Zorn dürfte sich zunächst gegen die Kommunen richten
Buxtehudes Rathaus-Vizechef Ralf Dessel rechnet damit, dass nach dem Versand der Grundsteuerbescheide etliche Beschwerden im Rathaus eingehen werden: "Die Bürger erhalten mit diesen Bescheiden jetzt schwarz auf weiß einen festen Betrag in Euro, den sie zahlen müssen." Die Zahl aus dem Grundsteuermessbescheid der Finanzämter sei ja nur ein abstrakter Wert gewesen. Der Zorn der Betroffenen, die jetzt deutlich mehr Grundsteuer entrichten sollen, dürfte sich damit zunächst gegen die Kommunen richten. Viele werden wohl persönlich vorbeikommen und ihren Frust abladen, meint Dessel. "Wir werden auch niemanden abweisen, aber wir sind eigentlich nicht der richtige Ansprechpartner."

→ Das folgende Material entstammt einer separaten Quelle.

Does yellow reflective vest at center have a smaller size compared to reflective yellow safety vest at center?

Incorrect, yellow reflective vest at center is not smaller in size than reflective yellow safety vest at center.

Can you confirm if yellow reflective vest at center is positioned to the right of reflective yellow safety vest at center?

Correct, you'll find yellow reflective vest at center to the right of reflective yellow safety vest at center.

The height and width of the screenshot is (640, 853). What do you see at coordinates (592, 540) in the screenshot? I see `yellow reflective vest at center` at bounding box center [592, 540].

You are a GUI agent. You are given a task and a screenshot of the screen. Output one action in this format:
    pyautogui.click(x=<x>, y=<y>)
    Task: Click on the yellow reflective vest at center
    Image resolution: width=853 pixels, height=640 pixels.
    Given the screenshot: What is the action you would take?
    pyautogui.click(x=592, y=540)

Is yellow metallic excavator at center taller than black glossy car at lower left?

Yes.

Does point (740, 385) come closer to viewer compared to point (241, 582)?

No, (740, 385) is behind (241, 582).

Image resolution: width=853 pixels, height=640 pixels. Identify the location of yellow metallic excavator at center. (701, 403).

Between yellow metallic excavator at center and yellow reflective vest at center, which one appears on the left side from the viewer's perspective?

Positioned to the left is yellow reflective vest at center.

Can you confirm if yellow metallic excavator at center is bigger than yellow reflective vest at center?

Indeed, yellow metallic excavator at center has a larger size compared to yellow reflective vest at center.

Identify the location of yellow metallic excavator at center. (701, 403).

Einspruch gegen den Grundsteuerbescheid wäre zwecklos
Wer der Ansicht ist, die neue Grundsteuerforderung sei zu hoch, muss sich an das Finanzamt wenden. Nur dort kann der Steuermessbetrag als entscheidende Stellschraube geändert werden. Einsprüche gegen den Grundsteuerbescheid der Kommunen sind daher letztlich nicht das Papier wert, auf dem sie geschrieben werden. Es gilt das gleiche Grundprinzip wie bei allen Verwaltungsakten: Will man Entscheidungen in einem sogenannten Grundlagenbescheid anfechten, muss zwingend Einspruch gegen diesen Bescheid eingelegt werden. Ein Einspruch gegen einen Folgebescheid (in diesem Fall der Grundsteuerbescheid) würde als unbegründet zurückgewiesen werden.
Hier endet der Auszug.